The real question surrounding the recent fighting between Israel and Hezbollah is what will happen if Sharon decides to up the ante and conducts a massive attack on Lebanese and Syrian targets. In the past, massive Israeli strikes (like, say, the 1996 Grapes of Wrath operation) have not swayed support for Hezbollah. But then Lebanon wasn't fighting merely for 10 square miles of farmland, and Israelis didn't see themselves as fighting for their survival.

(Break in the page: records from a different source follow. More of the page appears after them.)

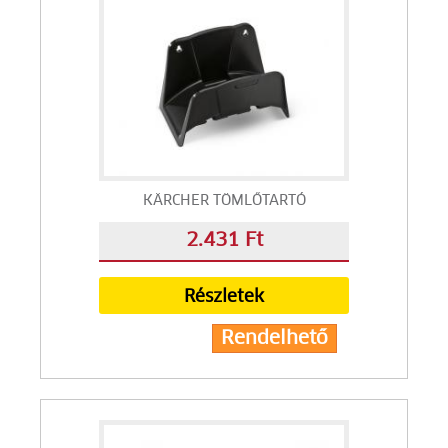
KÄRCHER TÖMLŐTARTÓ
2.431 Ft
Részletek
Rendelhető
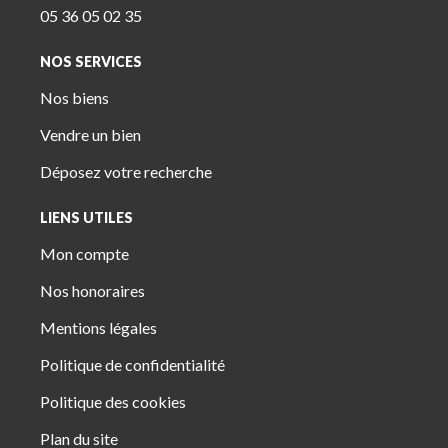
05 36 05 02 35
NOS SERVICES
Nos biens
Vendre un bien
Déposez votre recherche
LIENS UTILES
Mon compte
Nos honoraires
Mentions légales
Politique de confidentialité
Politique des cookies
Plan du site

Perhaps Nasrallah can continue to balance his fiery rhetoric -- "It is the day for jihad, martyrdom and pure blood; the day for mothers who have a firm belief that encourages them to push their children toward martyrdom," he said a few days ago -- with Hezbollah's largely symbolic military endeavors in the Shebaa Farms.

But Nasrallah might well do well to heed the words of the main character in V.S. Naipaul's novel "The Mimic Men": "We mistake words and the acclamation of words for power; as soon as our bluff is called we are lost."


By Paul Wachter

Paul Wachter is pursuing a masters degree in Middle Eastern studies at the American University in Beirut.